I am currently writing an MA Thesis on the "Ten Friends of the North City Wall" (Beiguo Shi You 北郭十友). The image that we have of this group is mainly based on later sources and a few contemporary sources that describe a group of more or less ten young poets who were active during the late Yuan and early Ming in a district near the north walls of Suzhou. We know little of the inner dynamics of this network and how they as a group fit within a larger local network of Suzhou elites during the fourteenth century.
For my research I chose an approach based on the activities that these ten individuals performed together. Examining what activities people joined in, when and where, can provide context for understanding a social relationship. Together the “Ten Friends” composed around 5000 poems spread over 10 different collections. This huge amount of material raises for me the methodological problem how to identify the poems that help me find these activities. It is at this point that I found MARKUS especially useful. I used it to find the relevant joint activities that I would need for my research and it helped me to decide how to approach these activities.
First, I manually marked all the personal names and locations that appear in the titles of all the poems. I was then able to filter out exactly those poems in which multiple person names appeared together. These poems were often composed at an event that involved multiple individuals or they describe such an event having taken place.

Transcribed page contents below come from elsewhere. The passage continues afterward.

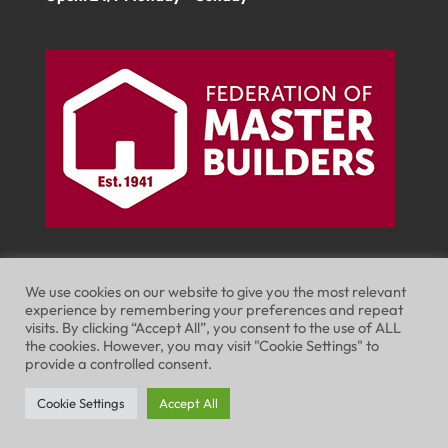
We use cookies on our website to give you the most relevant
experience by remembering your preferences and repeat
visits. By clicking “Accept All”, you consent to the use of ALL
Website Terms of Use
Privacy Policy
the cookies. However, you may visit "Cookie Settings" to
provide a controlled consent.
Cookie Policy
Cookie Settings
Accept All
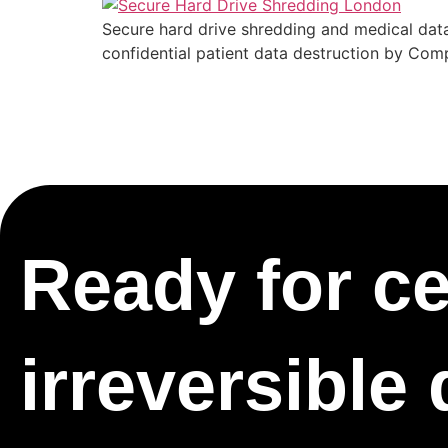
Secure hard drive shredding and medical data
confidential patient data destruction by Com
Ready for cer
irreversible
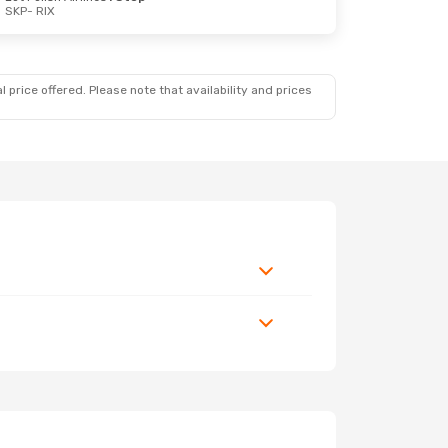
SKP
- RIX
 price offered. Please note that availability and prices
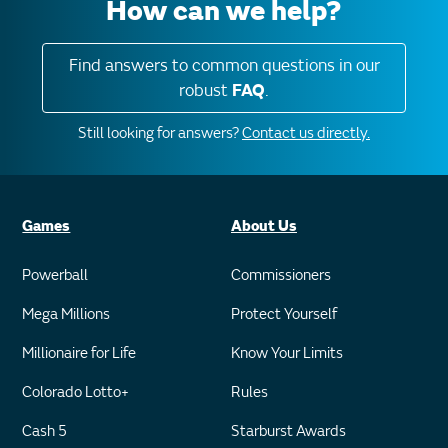
How can we help?
Find answers to common questions in our
robust
FAQ
.
Still looking for answers?
Contact us directly.
Games
About Us
Powerball
Commissioners
Mega Millions
Protect Yourself
Millionaire for Life
Know Your Limits
Colorado Lotto+
Rules
Cash 5
Starburst Awards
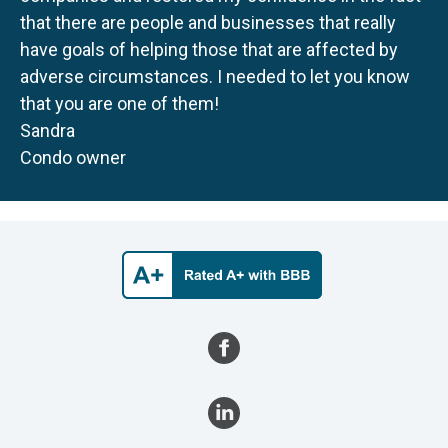
that there are people and businesses that really
have goals of helping those that are affected by
adverse circumstances. I needed to let you know
that you are one of them!
Sandra
Condo owner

These poems also often told me who participated in an event, where, and when the activity was held. My results also allowed me to see at a glance which individuals participated in which activities, and which activities attracted the highest number of people. It also showed me at which places important social activities took place. I complemented my search with a key-word markup of all the other personal names and place names that appear in the poems that I had found. This helped me to find all the remaining poems that can be associated with a certain activity. This way using MARKUS I was able to find roughly twenty joint activities between the “Ten Friends” and others.
Then, I used my findings to create a network graph that links individuals (orange) to social activities (blue). The graph visualizes which gatherings, which individuals, and which places were most significant to this social network. Center activities were important in maintaining relationships between the “Ten Friends of the North City Wall” themselves, while periphery activities were less impactful on their internal network, but provided them with important opportunities to extend their circle outwards.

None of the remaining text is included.